1) Qu'est-ce qu'un philosophe ?

 Un philosophe incarne la volonté de savoir, de comprendre et de se rapprocher de la vérité absolue.
 
2) La pensée philosophique :
 
Les connaissances, la raison et l'intuition

Au fur et à mesure que nos connaissances grandissent, on prend de l'assurance et on se dit que notre jugement tend plus vers la vérité que celui des personnes moins instruites. L'erreur arrive lorsque on prend trop d'assurance en négligeant de prendre en compte tous les facteurs intervenant et que notre raisonnement perd de son intégrité en se basant, non plus sur le bon sens, l'analyse et la rationalité, mais sur l'intuition apportée par les connaissances antérieures.
 
Les faiblesses du corps et la raison
 
La raison peut s'orienter de différentes façons.
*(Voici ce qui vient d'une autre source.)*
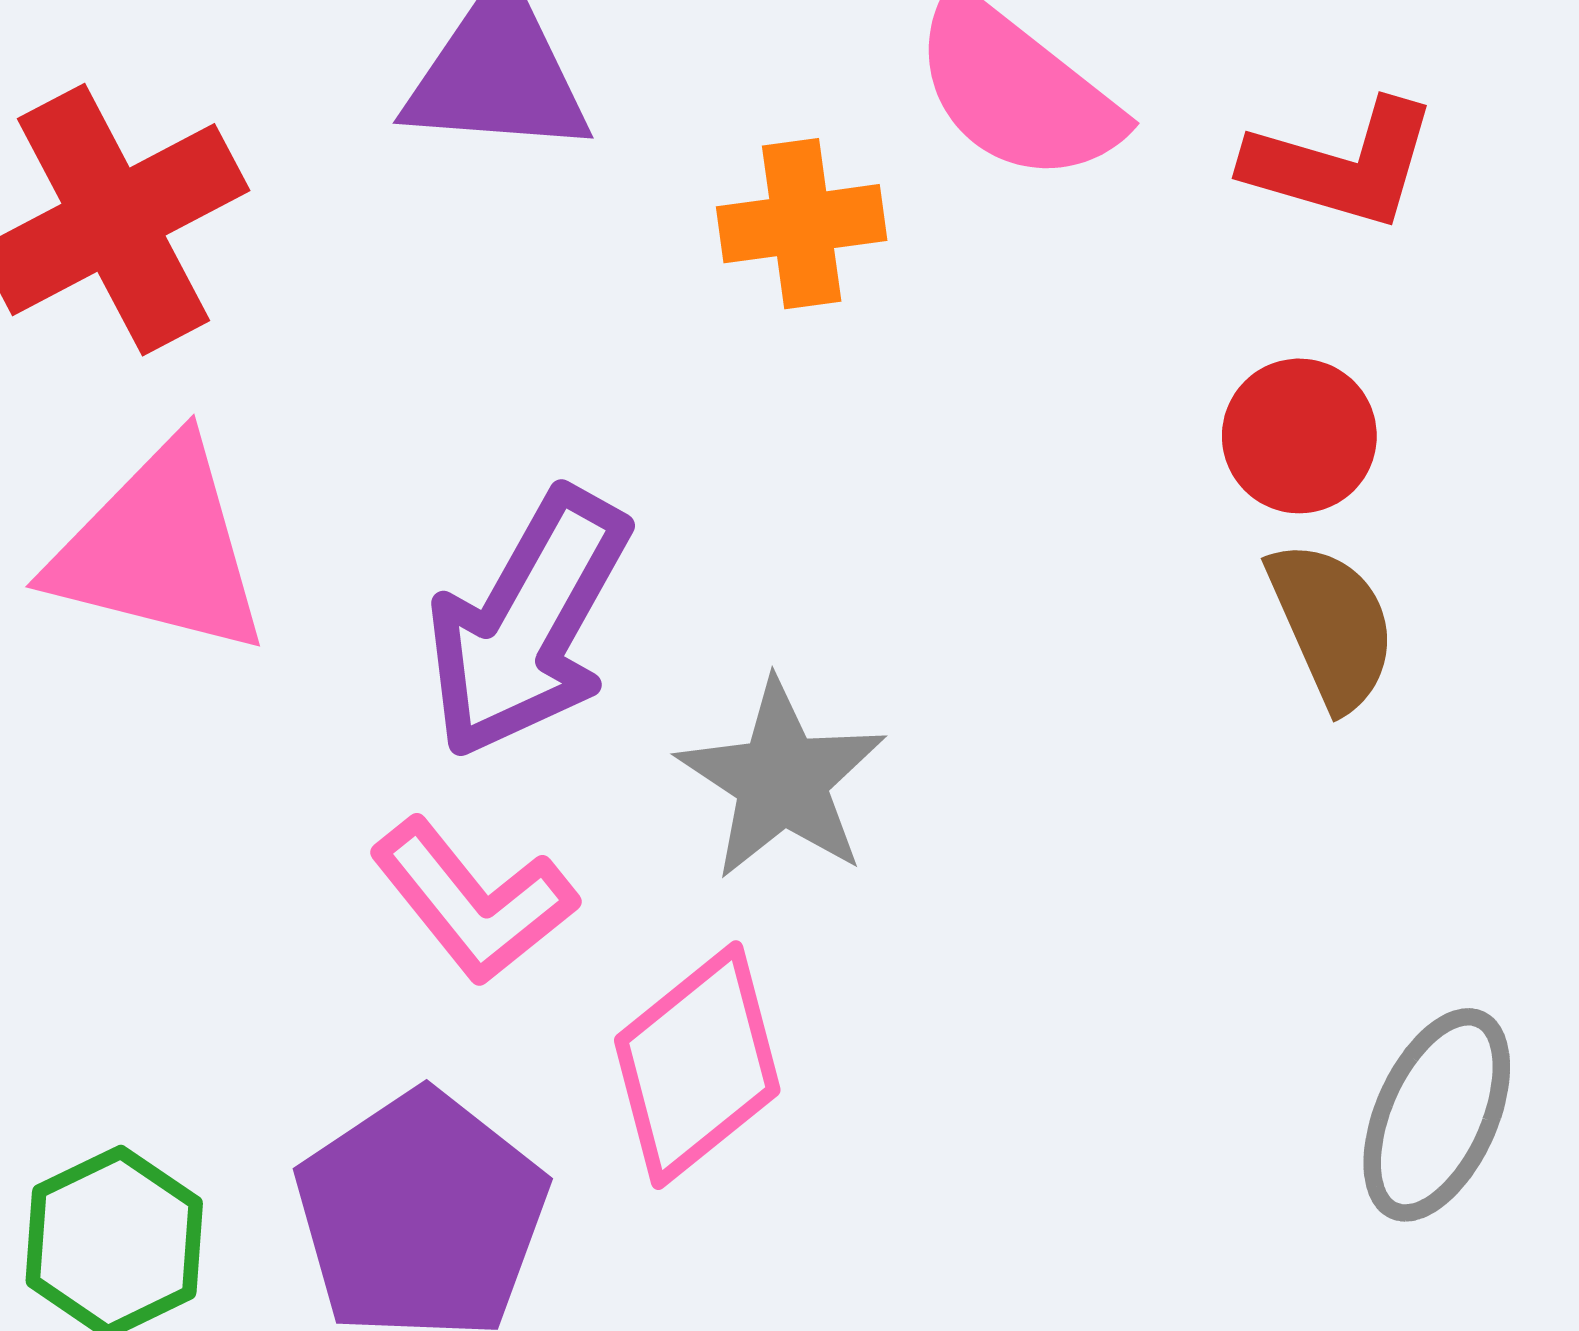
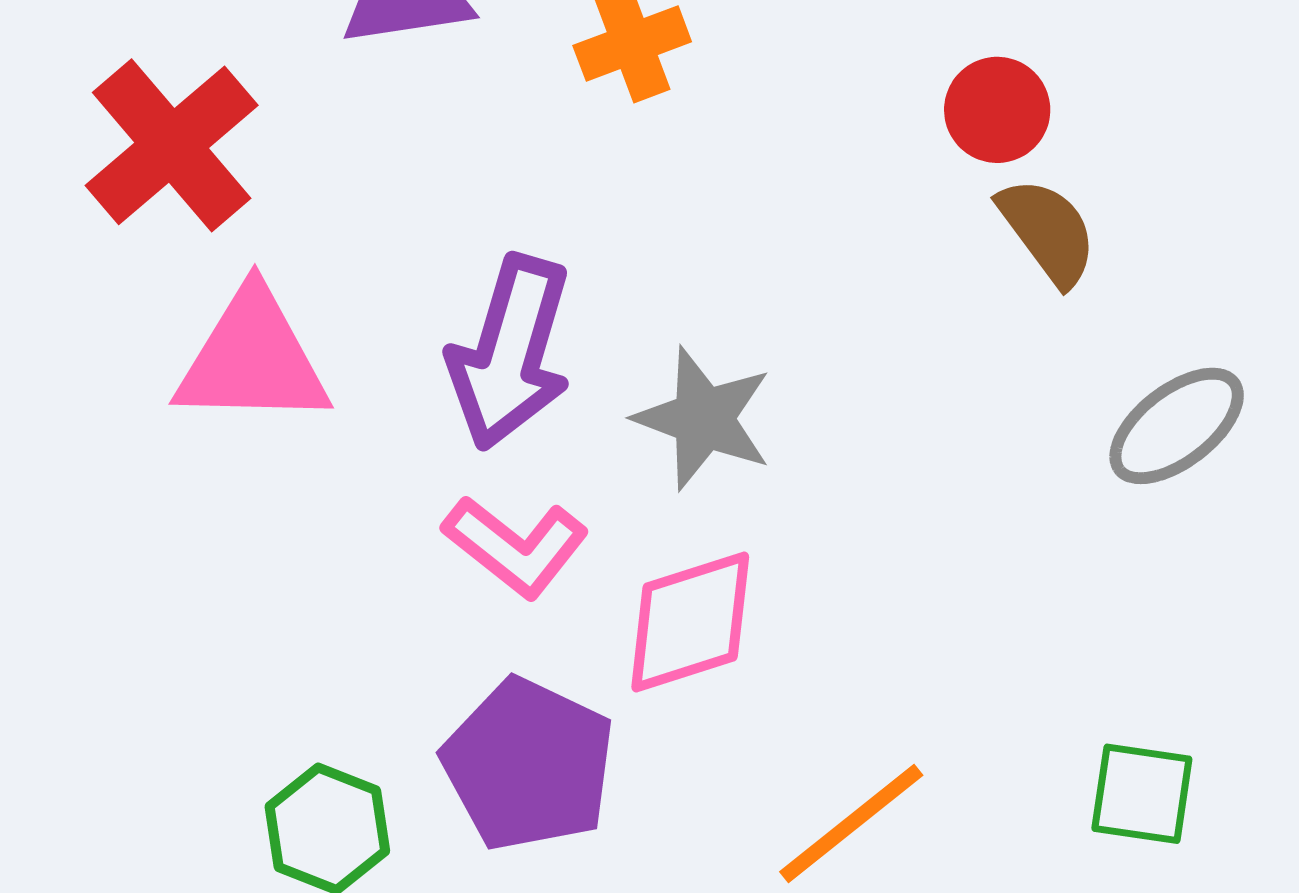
pink diamond: (697, 1065) -> (690, 622), turned 34
gray ellipse: (1437, 1115) -> (1177, 426), moved, turned 41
L'exces de cognition peut affaiblir les capacités de concentration, d'analyse et de logique du cerveau et mener à des erreurs. Penser trop intensivement ou de manière trop complexe fatigue le corps et donc le cerveau. La fatigue fait perdre ses capacités au plus intelligent des hommes. Le philosophe doit donc être vigilant face aux erreurs qu'elle peut engendrer.
 
La science, une verite subjective ou absolue ?
 
On peut considere que la science actuelle est la "vérité", en ce sens où par rapport à la précision de la technologie et aux réponses rationnelles que nous attendons de la science, les modèles de représentations (théories) dont nous disposons actuellement sont suffisants pour répondre à notre besoin de vérité. L'apparition de nouvelles questions pourra entraîner une modification des modèles scientifiques afin de mieux se conformer à nos attentes envers la science. En remplaçant une théorie par une autre, nous ne nous rapprochons pas d'une vérité plus absolue ; nous ne lui donnons qu'une autre forme qui puisse s'accorder avec nos nouvelles connaissances et notre nouvelle représentation du monde.
 
Nous devons réaliser qu'un modèle scientifique n'est jamais quelque chose d'absolu par rapport à la matière (l'univers), mais qu'une représentation de l'esprit humain subjective, liee a un individu particulier, imprégné d'une certaine culture et de certaines connaissances. Nous pouvons donc penser que la "verite" humaine change avec le niveau de connaissances de la societe et l'evolution genetique" des individus.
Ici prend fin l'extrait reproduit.